I'm noticing a theme in our house these days. Several times a day, I find myself reminding the kids that it's okay to make mistakes. It's actually more than okay, it's necessary and important. I try to come up with fun, silly responses to lighten the mood for Charley a bit, when he holds himself to an expectation of perfection when he's writing his letters or trying to remember how to spell a familiar word. When Janey melts into a puddle of tears because she messed up her knitting, I gently remind her that mistakes are the way we know we're learning something. We joke about how human beings aren't even "allowed" to be perfect. All the perfect ones get sent to Mars because Earth is only meant for imperfect beings. I spend so much time and energy every single day helping my children understand that in this life it's about progress, not perfection. I guess it's time for me to listen to my own advice.
Friday, January 4, 2008
After a long, relaxing holiday break, I'm back. It's amazing how quickly I fall out of old habits. I was getting really good at getting on here and writing regularly and it all fell away when holiday hoopla set in. It was fun, slow, a bit lazy and self indulgent, and now it's time to whip myself back into shape. Early to bed, early to rise. Daily time carved out for writing. Dressed and out of jammies by 10:30am......okay, noon. Anyway, it's a brand new year.

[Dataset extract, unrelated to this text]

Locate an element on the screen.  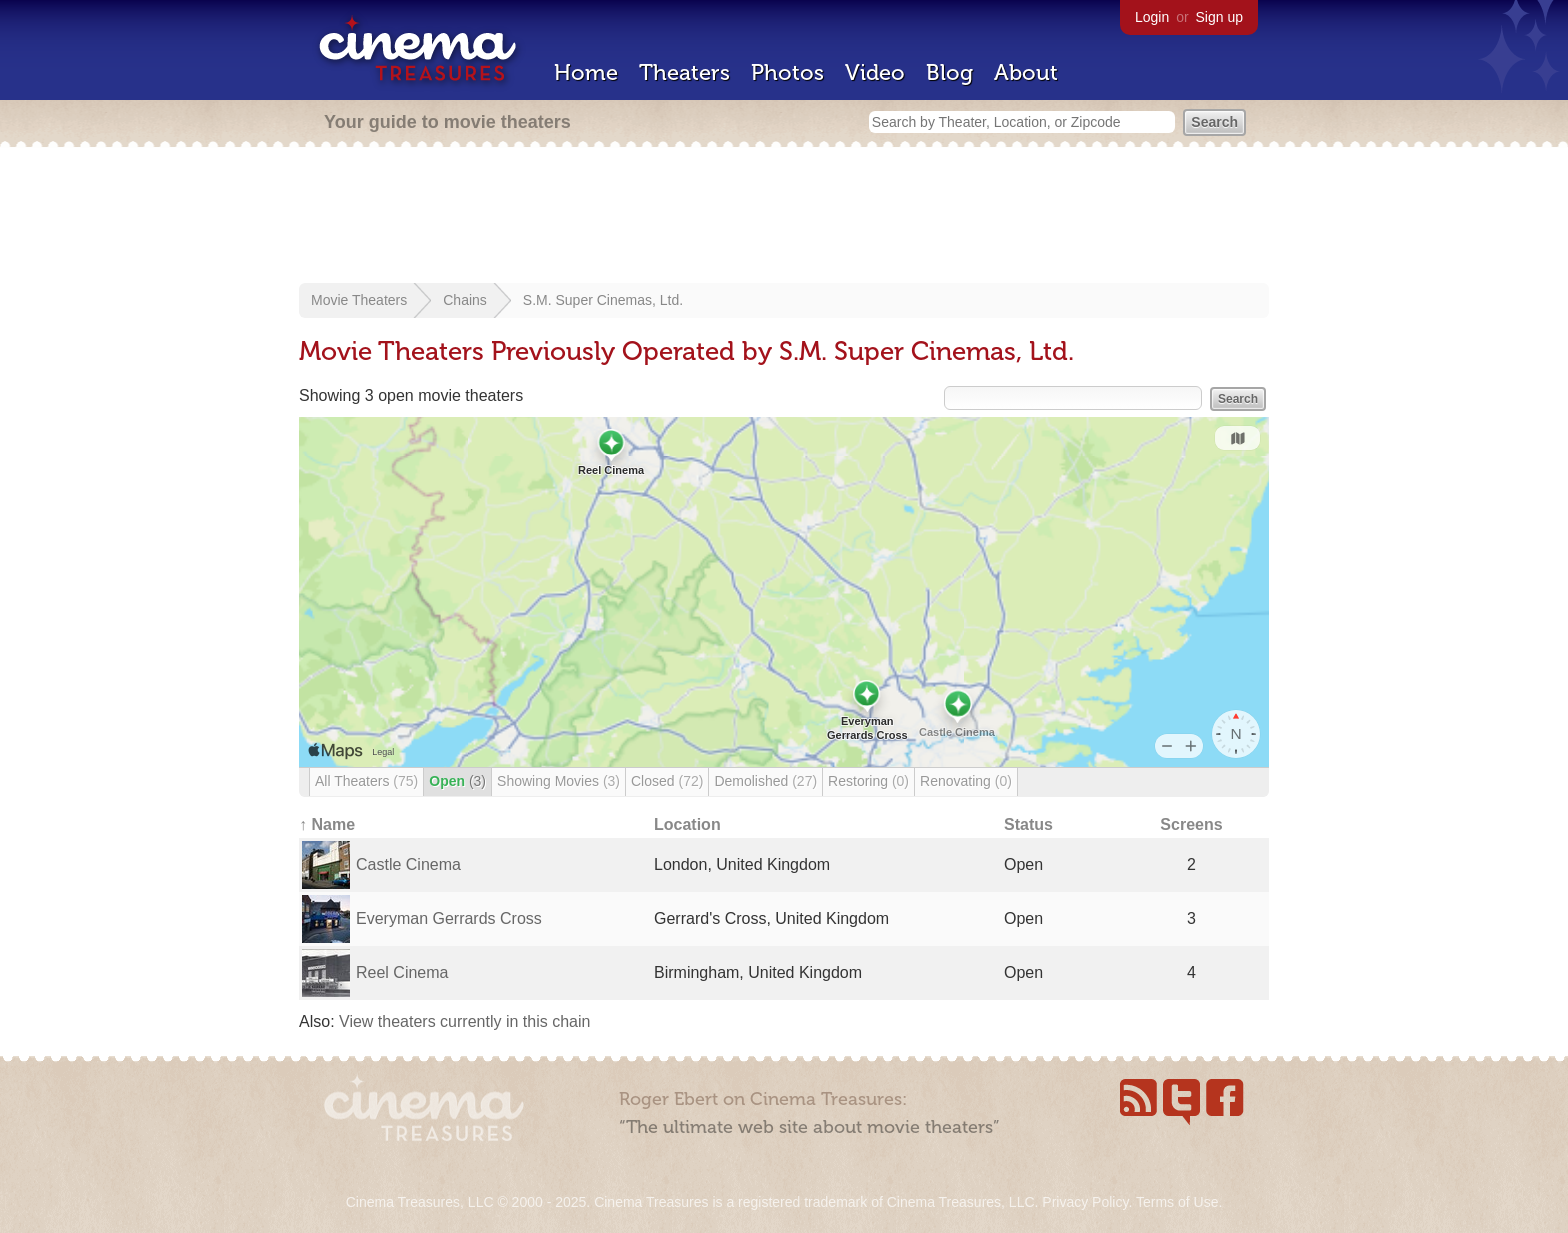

My kids are away for a week. They are traveling with their dad and so far I've received five phone calls. They've hardly been gone 24 hours. The first one came at 4:15 this morning.....A.M. Seriously. Charley was so excited he could hardly get the words out.
"Hi Charley. Where are you?" I fumbled for my watch. No, it couldn't be......4 am! How could his dad have let him call me this early? Oh, wait. His dad probably thought it would be hilarious for him to call me.
"Mama, we're leaving for the airport soon. Call me in about 20 minutes or something and I'll probably be there."
"Wow, Charley. It's still the middle of the night. You must be excited."
"Yeah, I am. Where are you, Mama?"
"I'm still in bed, Charley. It's 4am."
"Oh, okay. I'll call you later, okay? Bye Mama."
Please let me fall back asleep. next thing I knew it was 8:15am and the phone was ringing again. This time it was Janey. A few more updates came throughout the day. I miss them. The latest message was from Charley. He told me that they arrived in Florida, "It's all the way on the other side of the country, Mama," and that he was having a really, really good time. Wait till they actually get on that cruise ship. Can't wait for the next call.